Your task → Although the records contain pictures, only their text should be reproduced, exactly as written.

Given records →
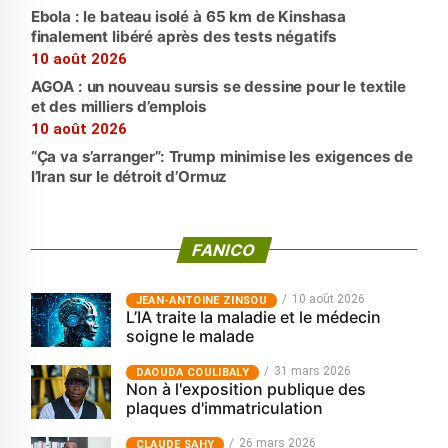
Ebola : le bateau isolé à 65 km de Kinshasa
finalement libéré après des tests négatifs
10 août 2026
AGOA : un nouveau sursis se dessine pour le textile
et des milliers d’emplois
10 août 2026
“Ça va s’arranger”: Trump minimise les exigences de
l’Iran sur le détroit d’Ormuz
FANICO
10 août 2026
JEAN-ANTOINE ZINSOU
L’IA traite la maladie et le médecin
soigne le malade
31 mars 2026
‎DAOUDA COULIBALY
Non à l'exposition publique des
plaques d'immatriculation
26 mars 2026
CLAUDE SAHY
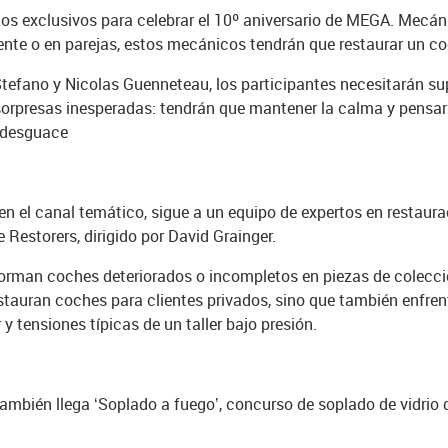
nos exclusivos para celebrar el 10º aniversario de MEGA. Mecá
ente o en parejas, estos mecánicos tendrán que restaurar un c
Stefano y Nicolas Guenneteau, los participantes necesitarán s
 sorpresas inesperadas: tendrán que mantener la calma y pensar 
l desguace
 en el canal temático, sigue a un equipo de expertos en restaur
e Restorers, dirigido por David Grainger.
forman coches deteriorados o incompletos en piezas de colecc
estauran coches para clientes privados, sino que también enfre
y tensiones típicas de un taller bajo presión.
también llega ‘Soplado a fuego’, concurso de soplado de vidrio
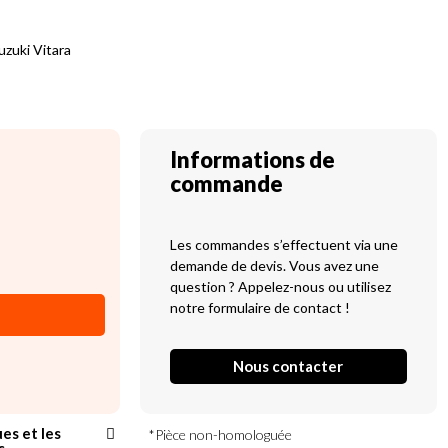
zuki Vitara
Informations de
commande
Les commandes s’effectuent via une
demande de devis. Vous avez une
question ? Appelez-nous ou utilisez
notre formulaire de contact !
Nous contacter
ues et les
*Pièce non-homologuée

Your solution →
Ebola : le bateau isolé à 65 km de Kinshasa
finalement libéré après des tests négatifs
10 août 2026
AGOA : un nouveau sursis se dessine pour le textile
et des milliers d’emplois
10 août 2026
“Ça va s’arranger”: Trump minimise les exigences de
l’Iran sur le détroit d’Ormuz
FANICO
10 août 2026
JEAN-ANTOINE ZINSOU
L’IA traite la maladie et le médecin
soigne le malade
31 mars 2026
‎DAOUDA COULIBALY
Non à l'exposition publique des
plaques d'immatriculation
26 mars 2026
CLAUDE SAHY
nos exclusivos para celebrar el 10º aniversario de MEGA. Mecá
ente o en parejas, estos mecánicos tendrán que restaurar un c
Stefano y Nicolas Guenneteau, los participantes necesitarán s
 sorpresas inesperadas: tendrán que mantener la calma y pensar 
l desguace
 en el canal temático, sigue a un equipo de expertos en restaur
e Restorers, dirigido por David Grainger.
forman coches deteriorados o incompletos en piezas de colecc
estauran coches para clientes privados, sino que también enfre
y tensiones típicas de un taller bajo presión.
también llega ‘Soplado a fuego’, concurso de soplado de vidrio
zuki Vitara
Informations de
commande
Les commandes s’effectuent via une
demande de devis. Vous avez une
question ? Appelez-nous ou utilisez
notre formulaire de contact !
Nous contacter
ues et les
*Pièce non-homologuée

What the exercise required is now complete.